* **Provided entries**

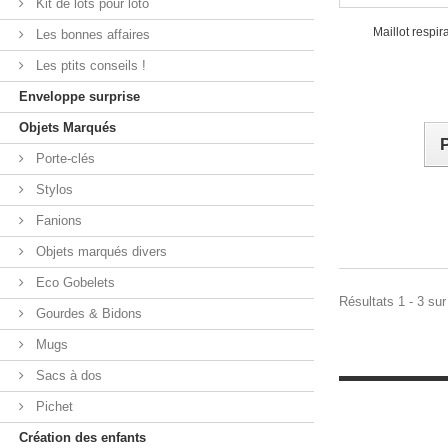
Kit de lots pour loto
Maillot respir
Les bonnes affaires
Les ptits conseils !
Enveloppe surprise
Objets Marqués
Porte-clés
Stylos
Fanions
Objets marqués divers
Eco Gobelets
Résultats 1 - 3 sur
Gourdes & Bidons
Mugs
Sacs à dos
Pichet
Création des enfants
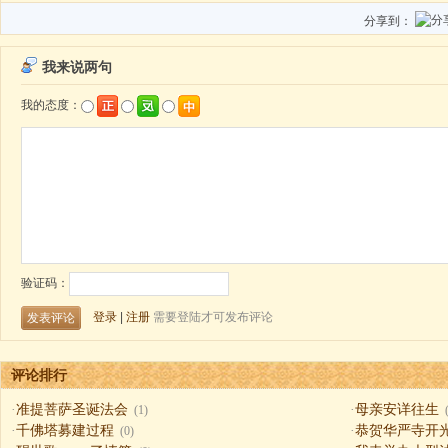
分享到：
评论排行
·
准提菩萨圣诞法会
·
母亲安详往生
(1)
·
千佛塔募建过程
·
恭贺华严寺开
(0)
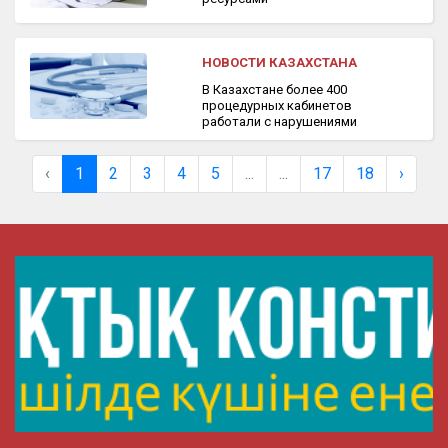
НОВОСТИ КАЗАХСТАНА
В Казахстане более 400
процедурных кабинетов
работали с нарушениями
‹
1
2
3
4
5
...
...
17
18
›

* **Problem to solve**
Write only the number of lines in the data where the word "Objets" occurs.

* **Your response**
2